Python Performance#
We should forget about small efficiencies, say about 97% of the time: premature optimization is the root of all evil.
Yet we should not pass up our opportunities in that critical 3%.
Timeit#
Before optimizing code for performance, one must measure the performance. Generally
this should be done with a complete example of performance-critical code so that the
real bottlenecks can be found. However, sometimes, it is useful to see how long various
tasks take – especially ones that might be used frequently. IPython provides a nice
little tool for this spelled %timeit.
Here is a little example comparing the cost of different ways to check if a class has a particular attribute.
class A:
"""This class does not have the attributes, or they are False."""
a = False
def __init__(self):
self.b = False
@property
def c(self):
return False
class B:
"""This class has the attributes, or they are True."""
a = True
def __init__(self):
self.b = True
@property
def c(self):
return True
@property
def d(self):
pass
a, b = A(), B()
print("Instance variable")
%timeit bool(a.b)
%timeit bool(b.b)
print("\nClass variable")
%timeit bool(a.a)
%timeit bool(b.a)
print("\nhasattr")
%timeit hasattr(a, 'd')
%timeit hasattr(b, 'd')
print("\nproperty")
%timeit bool(a.c)
%timeit bool(b.c)
Instance variable
22.8 ns ± 0.0798 ns per loop (mean ± std. dev. of 7 runs, 10,000,000 loops each)
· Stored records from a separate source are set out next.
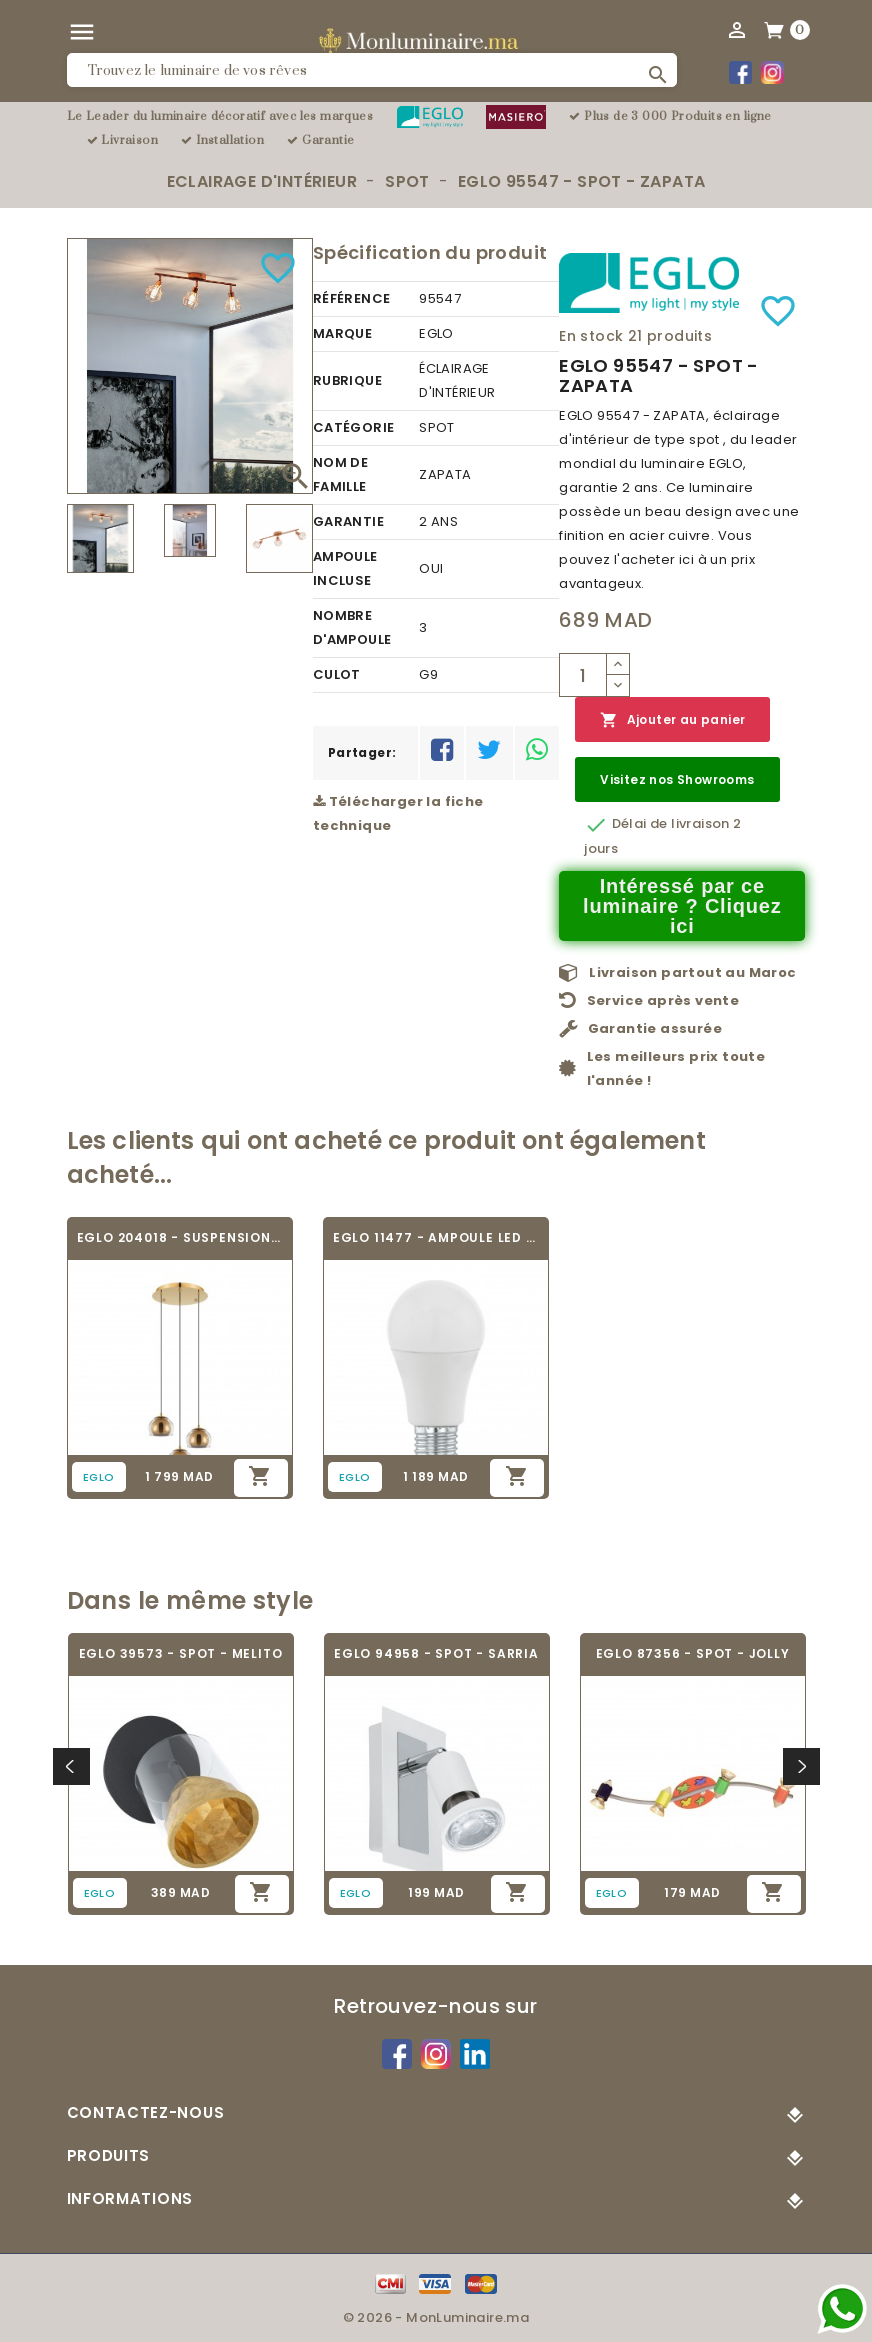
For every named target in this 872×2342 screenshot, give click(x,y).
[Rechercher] (372, 70)
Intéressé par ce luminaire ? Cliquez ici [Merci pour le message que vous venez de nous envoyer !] (682, 906)
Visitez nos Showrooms (677, 779)
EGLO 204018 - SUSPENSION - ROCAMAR (180, 1237)
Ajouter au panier (672, 720)
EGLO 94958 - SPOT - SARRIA (436, 1653)
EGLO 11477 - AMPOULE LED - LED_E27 (436, 1237)
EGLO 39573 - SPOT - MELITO (181, 1653)
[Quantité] (583, 675)
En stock (591, 336)
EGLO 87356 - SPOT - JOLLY (693, 1653)
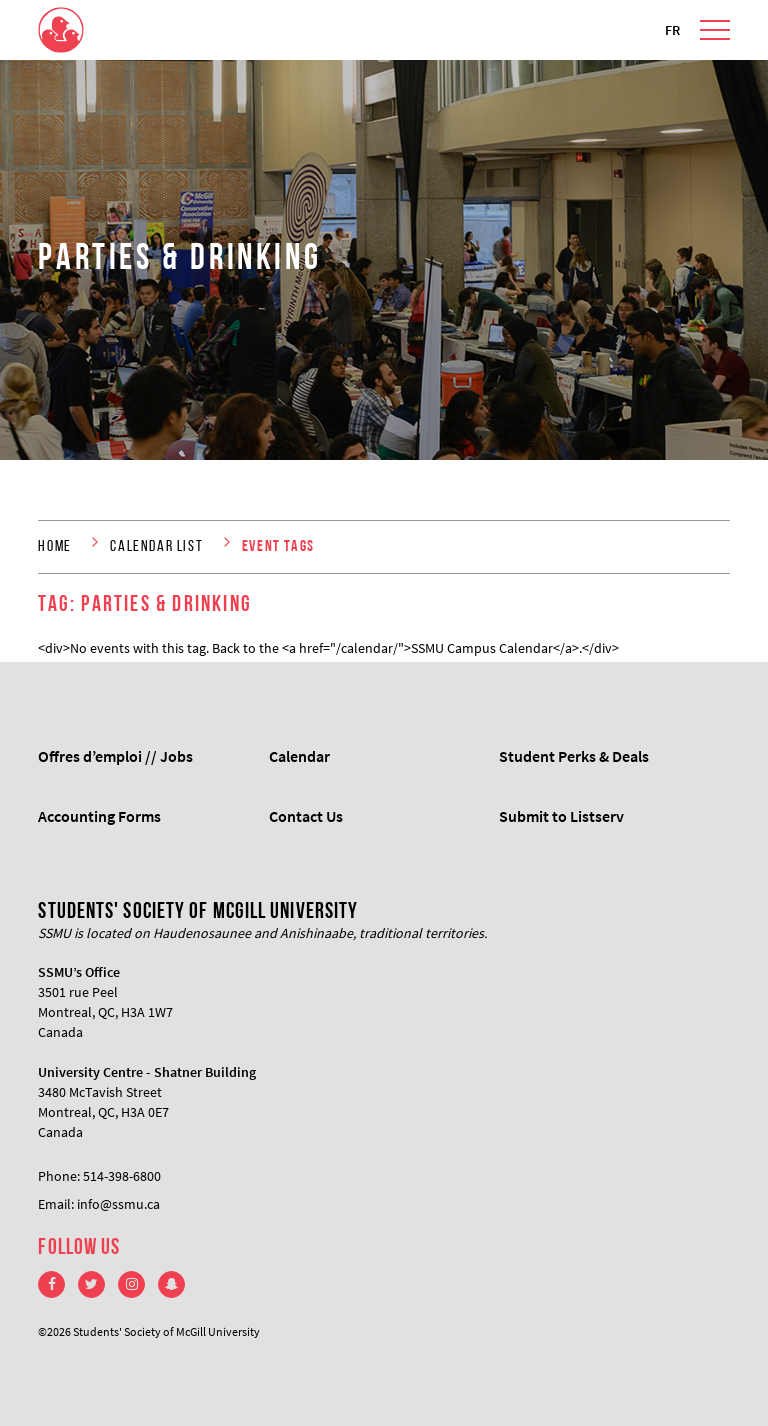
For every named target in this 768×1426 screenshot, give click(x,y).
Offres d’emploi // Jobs (115, 756)
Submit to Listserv (561, 816)
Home (54, 547)
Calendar (299, 756)
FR (672, 30)
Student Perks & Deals (574, 756)
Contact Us (306, 816)
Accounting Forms (99, 816)
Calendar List (156, 547)
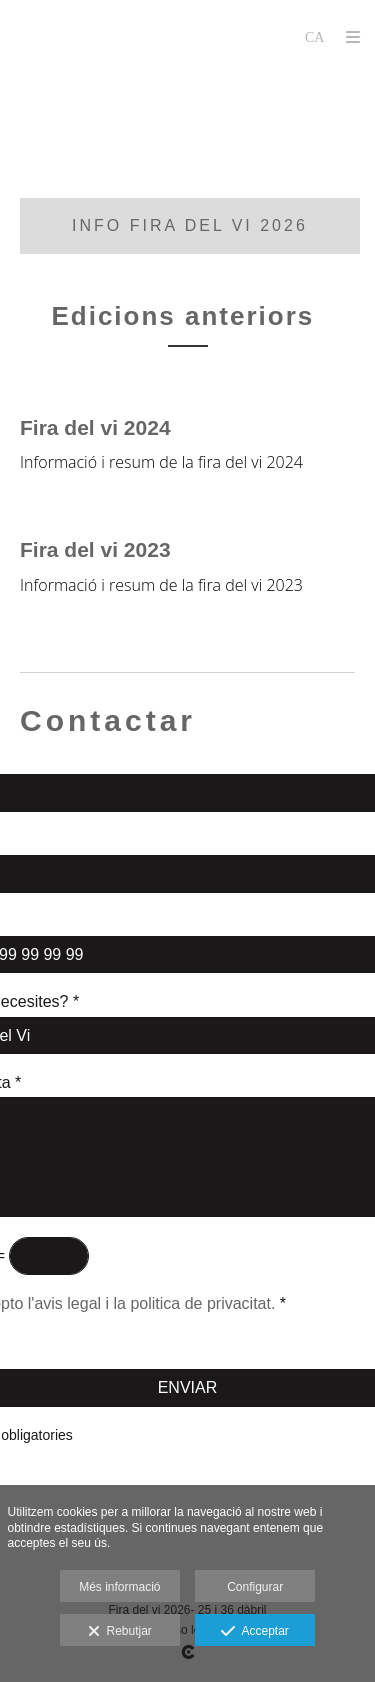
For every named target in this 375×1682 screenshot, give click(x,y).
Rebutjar (120, 1632)
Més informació (119, 1587)
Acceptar (254, 1632)
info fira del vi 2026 (190, 225)
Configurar (255, 1587)
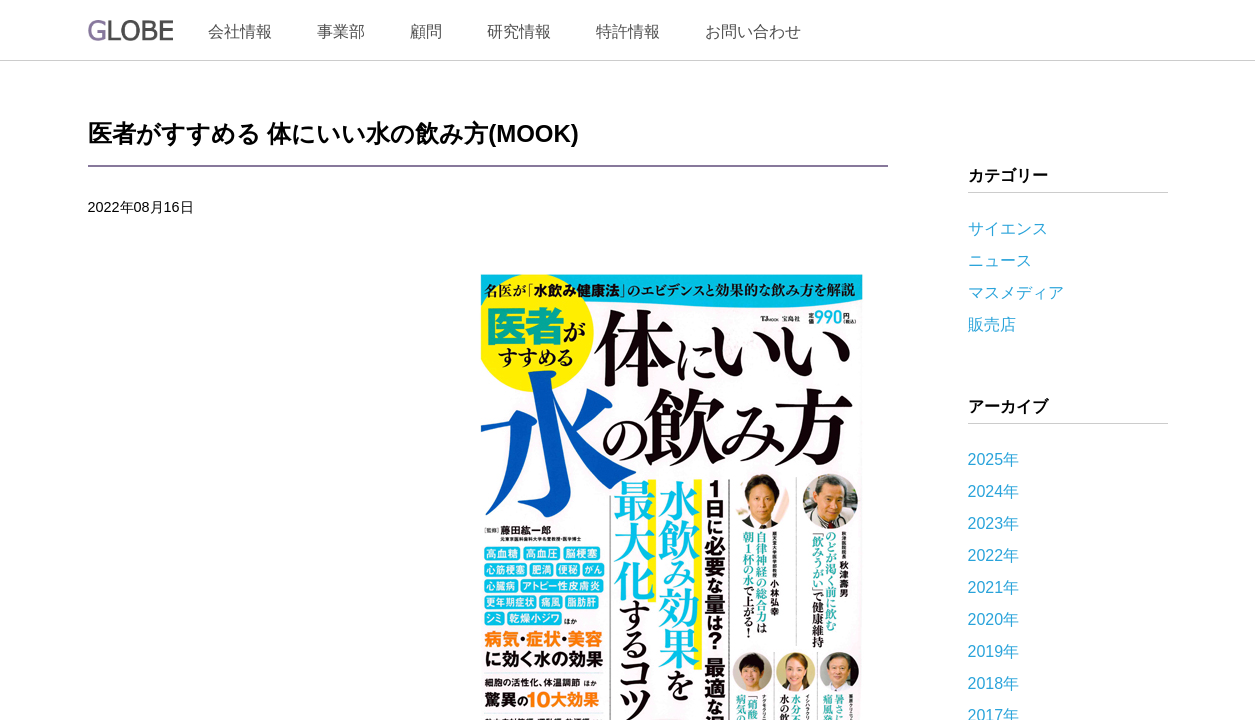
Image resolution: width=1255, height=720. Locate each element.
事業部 (341, 31)
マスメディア (1016, 292)
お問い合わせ (753, 31)
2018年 (994, 683)
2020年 (994, 619)
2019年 (994, 651)
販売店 (992, 324)
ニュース (1000, 260)
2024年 (994, 491)
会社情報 (240, 31)
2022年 (994, 555)
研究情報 (519, 31)
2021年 (994, 587)
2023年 (994, 523)
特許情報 (628, 31)
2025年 (994, 459)
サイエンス (1008, 228)
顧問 (426, 31)
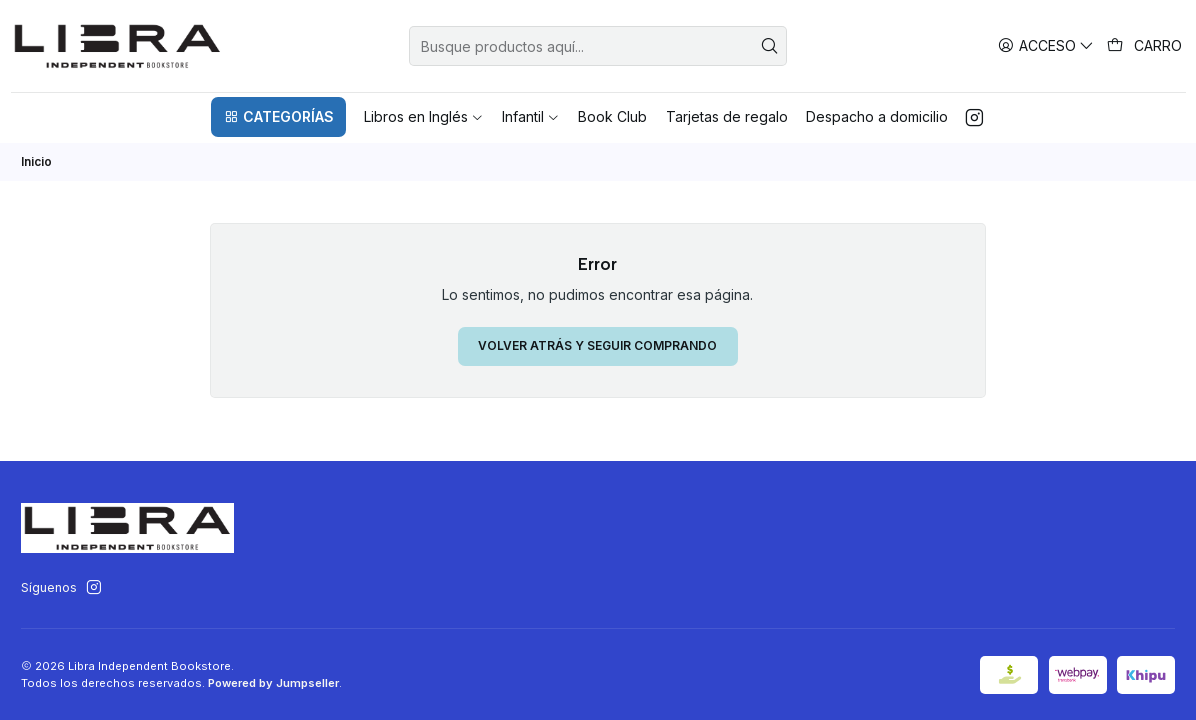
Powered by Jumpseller (273, 683)
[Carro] (1145, 46)
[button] (278, 117)
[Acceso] (1046, 45)
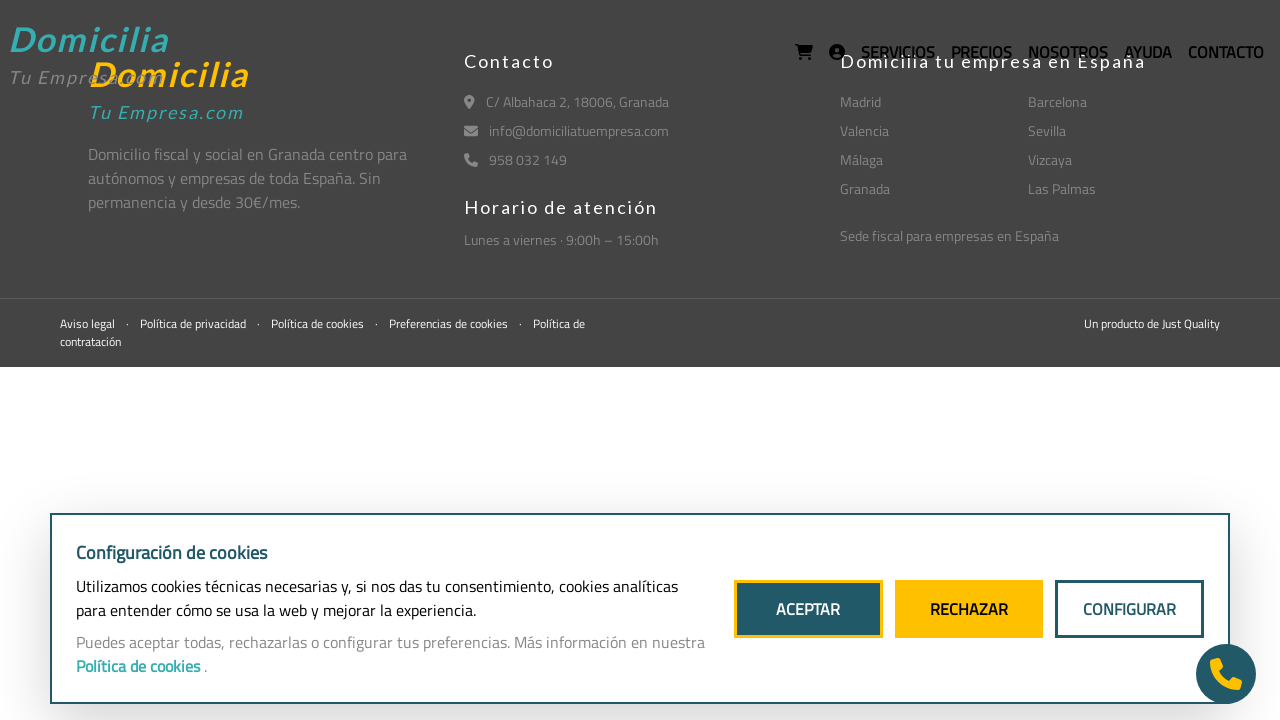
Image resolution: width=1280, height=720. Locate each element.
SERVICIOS (898, 52)
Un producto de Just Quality (1152, 323)
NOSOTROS (1068, 52)
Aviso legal (89, 323)
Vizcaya (1050, 159)
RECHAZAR (969, 609)
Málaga (861, 159)
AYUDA (1148, 52)
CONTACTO (1226, 52)
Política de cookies (319, 323)
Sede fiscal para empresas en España (949, 235)
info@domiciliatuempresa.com (566, 130)
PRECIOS (981, 52)
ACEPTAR (808, 609)
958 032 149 (515, 159)
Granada (865, 188)
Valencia (864, 130)
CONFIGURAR (1129, 609)
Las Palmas (1062, 188)
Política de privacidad (194, 323)
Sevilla (1047, 130)
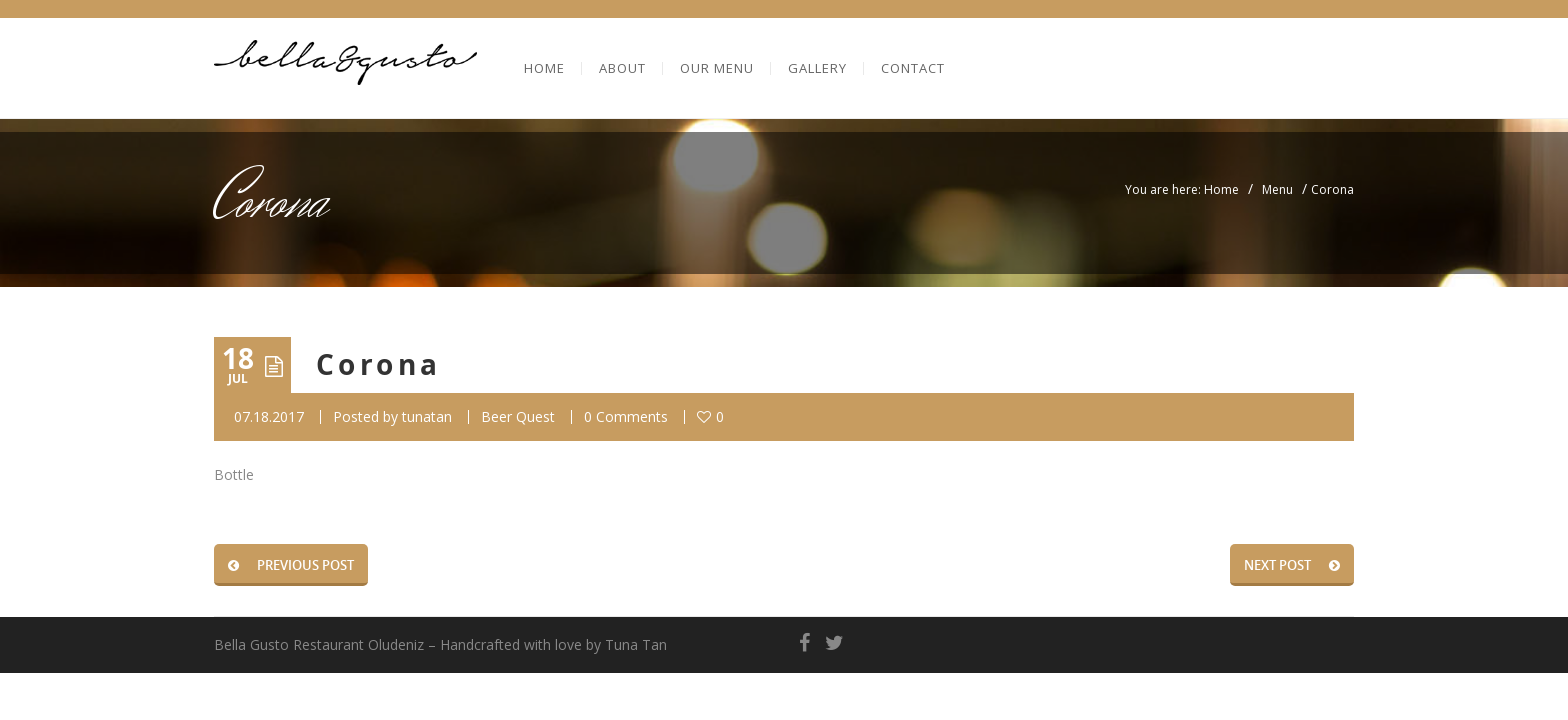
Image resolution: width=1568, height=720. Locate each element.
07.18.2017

22.5 ns ± 0.186 ns per loop (mean ± std. dev. of 7 runs, 10,000,000 loops each)
Class variable
22.7 ns ± 0.0376 ns per loop (mean ± std. dev. of 7 runs, 10,000,000 loops each)
22.4 ns ± 0.0374 ns per loop (mean ± std. dev. of 7 runs, 10,000,000 loops each)
hasattr
29 ns ± 0.152 ns per loop (mean ± std. dev. of 7 runs, 10,000,000 loops each)
49.7 ns ± 0.15 ns per loop (mean ± std. dev. of 7 runs, 10,000,000 loops each)
property
32.7 ns ± 0.0965 ns per loop (mean ± std. dev. of 7 runs, 10,000,000 loops each)
32.7 ns ± 0.221 ns per loop (mean ± std. dev. of 7 runs, 10,000,000 loops each)
At the time of running, this indicates that property access is the slowest (50ns /
access) and is about 2.7 times slower than instance variable lookup. Class-variable
access is slower because it first has to fail to find the attribute in the instance.
I am not sure why hasattr access is significantly slower when the attribute exists!
In any case, all of these happen fast enough not to worry unless it is in the core of a
highly repeated loop. Don’t bother optimizing your code for this unless it is really
part of that 3% bottleneck.
Project: estimate the errors in timeit.
A fun problem is to determine how many times to repeat the measurement of code performance – i.e. to determine the uncertainty in the measurement. The %timeit magic simply uses the standard deviation of a certain number of repeated measurements. Can you do better? Some things to consider:
What is the source of the noise? Usually this is the computer doing other things while measuring the performance. If this is the case, then you might want to know the minimum of the measurements rather than the mean. An interesting related problem is to characterize the error of the minimum of set of \(N\) measurements. I have tried playing with this, but without a huge amount of success.
On the other hand, you will typically be executing your code while other processes are running. Depending on how your code interacts with these other processes, perhaps an average is more appropriate.
A great solution would measure as many times as needed to realize a certain tolerance in the error estimate (bailing out if such a tolerance goal could not be achieved.)